[om] OM Floats (XML Representation)
Richard Fateman
fateman at cs.berkeley.edu
Mon Dec 1 16:23:34 CET 2003
I haven't looked (recently) at the Java treatment of IEEE NaN,
but unless it redefines the underlying hardware, there should be lots
of NaNs in it. There may be one canonical NaN value (in each format)

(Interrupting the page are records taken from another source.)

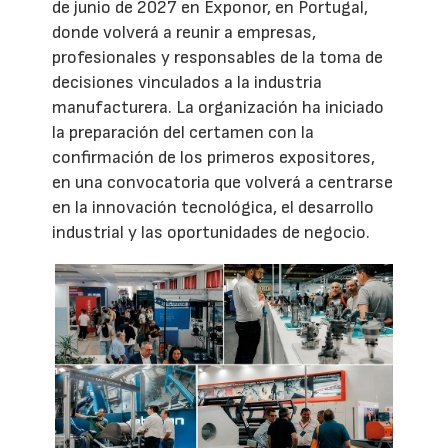
de junio de 2027 en Exponor, en Portugal,
donde volverá a reunir a empresas,
profesionales y responsables de la toma de
decisiones vinculados a la industria
manufacturera. La organización ha iniciado
la preparación del certamen con la
confirmación de los primeros expositores,
en una convocatoria que volverá a centrarse
en la innovación tecnológica, el desarrollo
industrial y las oportunidades de negocio.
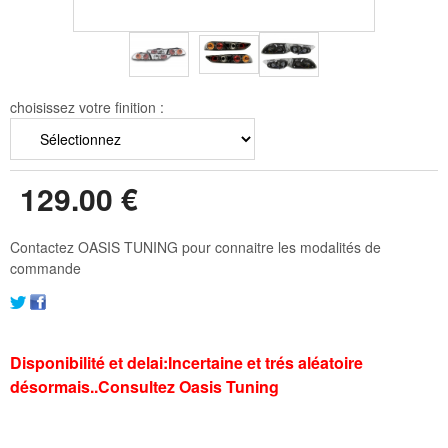
choisissez votre finition :
129
.00
€
Contactez OASIS TUNING pour connaitre les modalités de
commande
Disponibilité et delai:Incertaine et trés aléatoire
désormais..Consultez Oasis Tuning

if you do x = NaN, but that doesn't prevent a program from using
a different NaN.
Before you take too much guidance from Java, you might also look at
http://www.cs.berkeley.edu/~wkahan/JAVAhurt.pdf
which contains a paper, "How Java's floating point hurts everyone
everywhere".
It is my own view that the goals of clean algebraic specification and
practical floating point
computation are probably irreconcilable, my own efforts included. Over
the years
I have written a number of papers relating IEEE floats and computer
algebra, all of which
have been rejected by ISSAC program committee members as being irrelevant to
computer algebra. Maybe they are right, that they are mutually
exclusive. In which
case maybe OM should just encapsulate IEEE floats as some kind of
foreign object.
(In case you wonder about what those papers might be about,
one can use signed infinities nicely in interval arithmetic, and for
retrospective
diagnostics. I think they are all on line.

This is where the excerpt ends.